PROBLEM »
Repeat only the lines below that run from the line with "apuntará hacia los COP$3.500" to the line with "thông, dẫn về", ends included; skip every picture.

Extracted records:
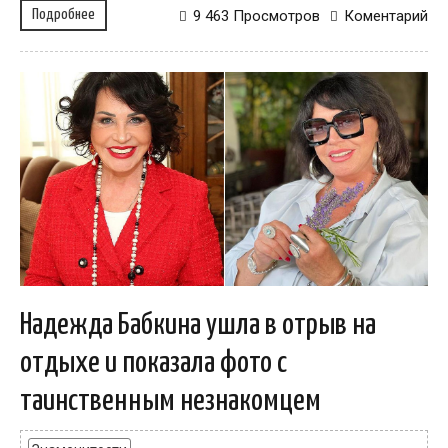
Подробнее
9 463 Просмотров
Коментарий
Надежда Бабкина ушла в отрыв на
отдыхе и показала фото с
таинственным незнакомцем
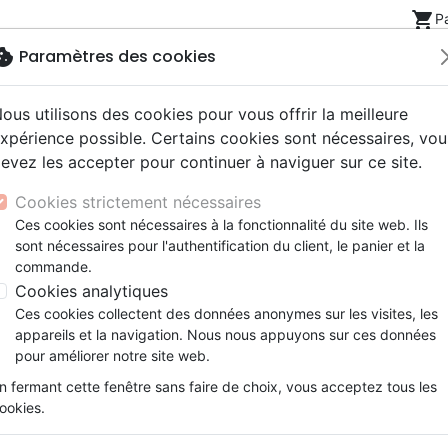
shopping_cart
P
okie
Paramètres des cookies
ous utilisons des cookies pour vous offrir la meilleure
Nouveautés
Bibles
Livres
eBooks
Jeunesse
xpérience possible. Certains cookies sont nécessaires, vou
evez les accepter pour continuer à naviguer sur ce site.
eaux Testaments
ine
lité
 ans
lations
ns animés
s
Etude biblique
Bandes dessinées
Découverte de la foi
Adolescents, jeunes
Rap, Hip-hop
Films, fiction
Jeux
es règles! - Une perspective chrétienne (enfin…)
Cookies strictement nécessaires
ons
cation
e
2 ans
ry, Latino, Folk
gnement, conférences
elisation
Segond 21
Famille, couple
Méditations
Bibles jeunesse
Instrumental
Documentaires, reportage
Accessoires de Bible
Ces cookies sont nécessaires à la fonctionnalité du site web. Ils
iles
e
esse
ro
iels
Segond
Souffrance, Relation d'aide
Souffrance, Relation d'aide
Louange, Adoration
Papeterie
Aïe, mes règles!
sont nécessaires pour l'authentification du client, le panier et la
k
elisation
ue
esse
NEG
Santé
Psychologie
Hardrock, Métal
commande.
Une perspective chrétienne (enfin…
cations
ts
le, Couple
l, Soul
Darby
Ethique, société, politique
Apologétique
Pop, Rock
Cookies analytiques
Auteur :
Rachel Jones
ation
Événements actuels
Ces cookies collectent des données anonymes sur les visites, les
Référence
OUR2073
EAN
9782889130733
Ed
appareils et la navigation. Nous nous appuyons sur ces données
pour améliorer notre site web.
Description
Détails du produit
n fermant cette fenêtre sans faire de choix, vous acceptez tous les
ookies.
La souffrance nous rappelle que l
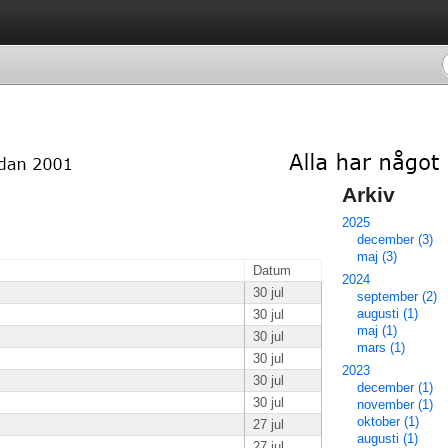
Arkiv 
2025
december (3)
maj (3)
Datum
2024
30 jul
september (2)
augusti (1)
30 jul
maj (1)
30 jul
mars (1)
30 jul
2023
30 jul
december (1)
30 jul
november (1)
oktober (1)
27 jul
augusti (1)
27 jul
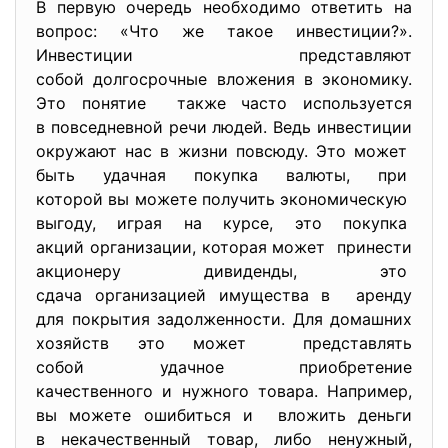
В первую очередь необходимо ответить на
вопрос: «Что же такое инвестиции?».
Инвестиции представляют
собой долгосрочные вложения в экономику.
Это понятие также часто используется
в повседневной речи людей. Ведь инвестиции
окружают нас в жизни повсюду. Это может
быть удачная покупка валюты, при
которой вы можете получить экономическую
выгоду, играя на курсе, это покупка
акций организации, которая может принести
акционеру дивиденды, это
сдача организацией имущества в аренду
для покрытия задолженности. Для домашних
хозяйств это может представлять
собой удачное приобретение
качественного и нужного
товара. Например,
вы можете ошибиться и вложить деньги
в некачественный товар, либо ненужный,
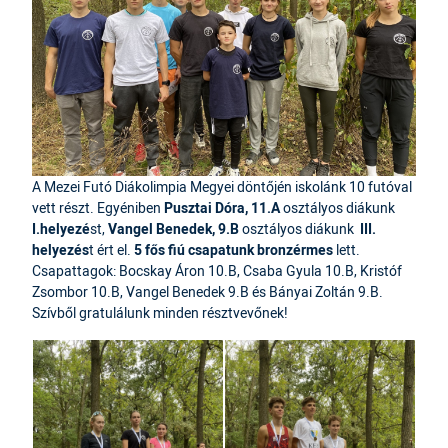
A Mezei Futó Diákolimpia Megyei döntőjén iskolánk 10 futóval
vett részt. Egyéniben
Pusztai Dóra, 11.A
osztályos diákunk
I.helyezé
st,
Vangel Benedek, 9.B
osztályos diákunk
III.
helyezés
t ért el.
5 fős fiú csapatunk
bronzérmes
lett.
Csapattagok: Bocskay Áron 10.B, Csaba Gyula 10.B, Kristóf
Zsombor 10.B, Vangel Benedek 9.B és Bányai Zoltán 9.B.
Szívből gratulálunk minden résztvevőnek!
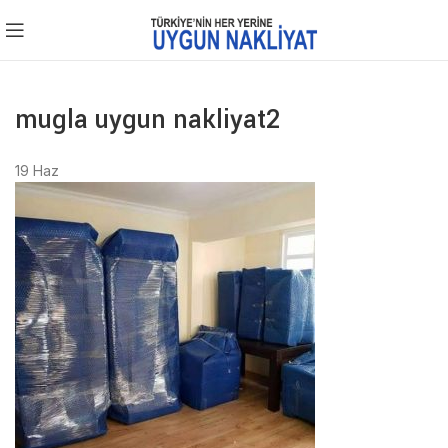
mugla uygun nakliyat2
19
Haz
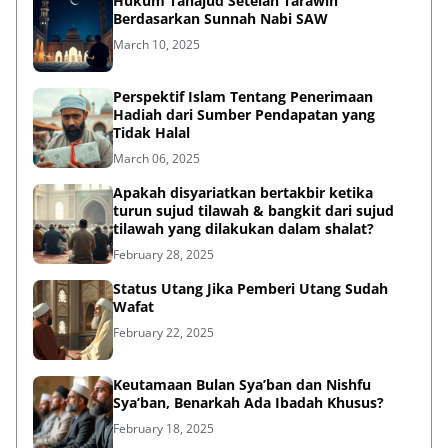
Hukum Tahajud Setelah Tarawih
Berdasarkan Sunnah Nabi SAW
March 10, 2025
Perspektif Islam Tentang Penerimaan
Hadiah dari Sumber Pendapatan yang
Tidak Halal
March 06, 2025
Apakah disyariatkan bertakbir ketika
turun sujud tilawah & bangkit dari sujud
tilawah yang dilakukan dalam shalat?
February 28, 2025
Status Utang Jika Pemberi Utang Sudah
Wafat
February 22, 2025
Keutamaan Bulan Sya’ban dan Nishfu
Sya’ban, Benarkah Ada Ibadah Khusus?
February 18, 2025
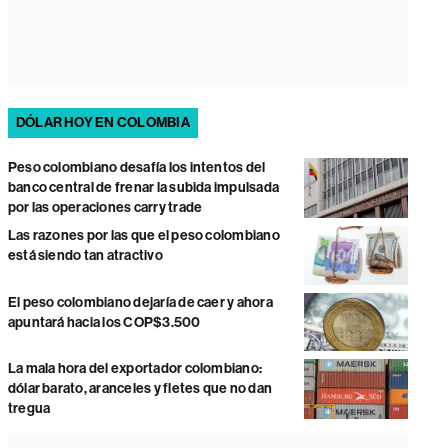
DÓLAR HOY EN COLOMBIA
Peso colombiano desafía los intentos del
banco central de frenar la subida impulsada
por las operaciones carry trade
Las razones por las que el peso colombiano
está siendo tan atractivo
El peso colombiano dejaría de caer y ahora
apuntará hacia los COP$3.500
La mala hora del exportador colombiano:
dólar barato, aranceles y fletes que no dan
tregua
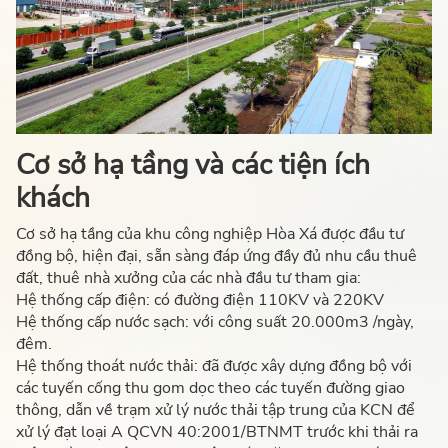
Cơ sở hạ tầng và các tiện ích
khách
Cơ sở hạ tầng của khu công nghiệp Hòa Xá được đầu tư
đồng bộ, hiện đại, sẵn sàng đáp ứng đầy đủ nhu cầu thuê
đất, thuê nhà xưởng của các nhà đầu tư tham gia:
Hệ thống cấp điện: có đường điện 110KV và 220KV
Hệ thống cấp nước sạch: với công suất 20.000m3 /ngày,
đêm.
Hệ thống thoát nước thải: đã được xây dựng đồng bộ với
các tuyến cống thu gom dọc theo các tuyến đường giao
thông, dẫn về trạm xử lý nước thải tập trung của KCN để
xử lý đạt loại A QCVN 40:2001/BTNMT trước khi thải ra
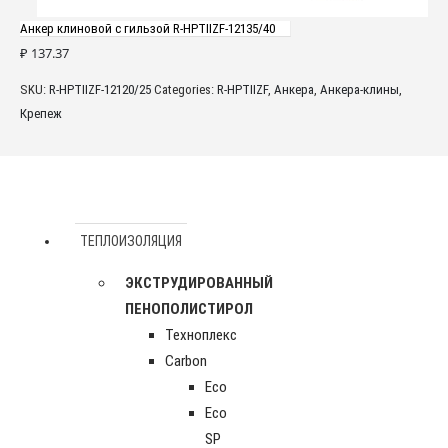
Анкер клиновой с гильзой R-HPTIIZF-12135/40
₽
137.37
SKU:
R-HPTIIZF-12120/25
Categories:
R-HPTIIZF
,
Анкера
,
Анкера-клины
,
Крепеж
ТЕПЛОИЗОЛЯЦИЯ
ЭКСТРУДИРОВАННЫЙ
ПЕНОПОЛИСТИРОЛ
Техноплекс
Carbon
Eco
Eco
SP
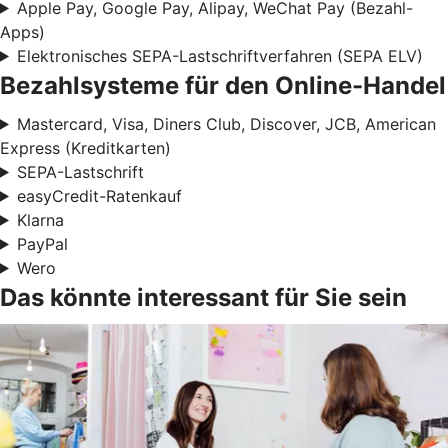
Apple Pay, Google Pay, Alipay, WeChat Pay (Bezahl-
Apps)
Elektronisches SEPA-Lastschriftverfahren (SEPA ELV)
Bezahlsysteme für den Online-Handel
Mastercard, Visa, Diners Club, Discover, JCB, American
Express (Kreditkarten)
SEPA-Lastschrift
easyCredit-Ratenkauf
Klarna
PayPal
Wero
Das könnte interessant für Sie sein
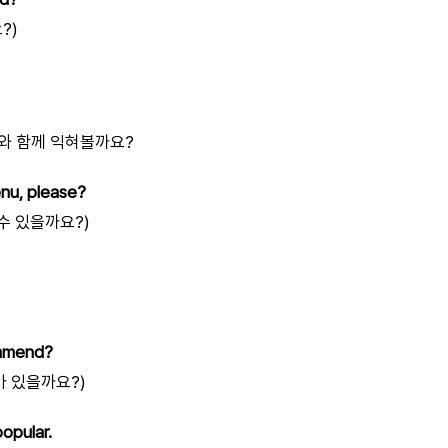
?)
와 함께 익혀볼까요?
enu, please?
 수 있을까요?)
mmend?
가 있을까요?)
popular.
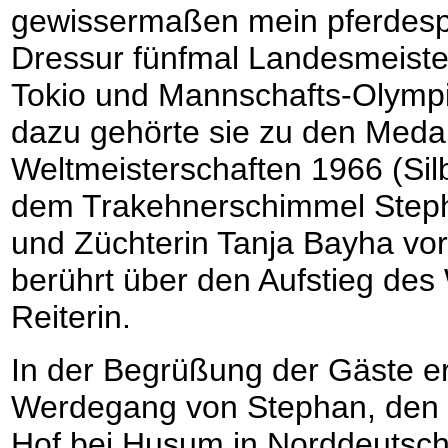
gewissermaßen mein pferdespor
Dressur fünfmal Landesmeiste
Tokio und Mannschafts-Olympia
dazu gehörte sie zu den Meda
Weltmeisterschaften 1966 (Sil
dem Trakehnerschimmel Steph
und Züchterin Tanja Bayha vor
berührt über den Aufstieg des
Reiterin.
In der Begrüßung der Gäste e
Werdegang von Stephan, den M
Hof bei Husum in Norddeutschl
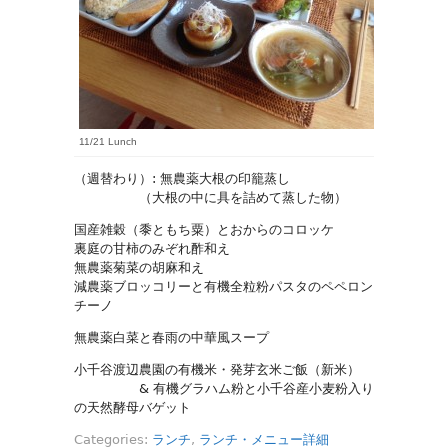
11/21 Lunch
（週替わり）: 無農薬大根の印籠蒸し
（大根の中に具を詰めて蒸した物）
国産雑穀（黍ともち粟）とおからのコロッケ
裏庭の甘柿のみぞれ酢和え
無農薬菊菜の胡麻和え
減農薬ブロッコリーと有機全粒粉パスタのペペロン
チーノ
無農薬白菜と春雨の中華風スープ
小千谷渡辺農園の有機米・発芽玄米ご飯（新米）
& 有機グラハム粉と小千谷産小麦粉入り
の天然酵母バゲット
Categories:
ランチ
,
ランチ・メニュー詳細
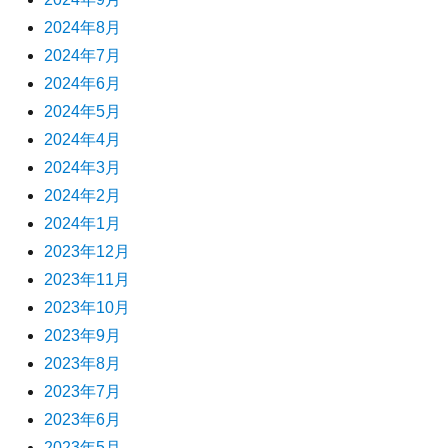
2024年8月
2024年7月
2024年6月
2024年5月
2024年4月
2024年3月
2024年2月
2024年1月
2023年12月
2023年11月
2023年10月
2023年9月
2023年8月
2023年7月
2023年6月
2023年5月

THE COMPLETED TASK »
apuntará hacia los COP$3.500
La mala hora del exportador colombiano:
dólar barato, aranceles y fletes que no dan
tregua
Cơ sở hạ tầng và các tiện ích
khách
Cơ sở hạ tầng của khu công nghiệp Hòa Xá được đầu tư
đồng bộ, hiện đại, sẵn sàng đáp ứng đầy đủ nhu cầu thuê
đất, thuê nhà xưởng của các nhà đầu tư tham gia:
Hệ thống cấp điện: có đường điện 110KV và 220KV
Hệ thống cấp nước sạch: với công suất 20.000m3 /ngày,
đêm.
Hệ thống thoát nước thải: đã được xây dựng đồng bộ với
các tuyến cống thu gom dọc theo các tuyến đường giao
thông, dẫn về trạm xử lý nước thải tập trung của KCN để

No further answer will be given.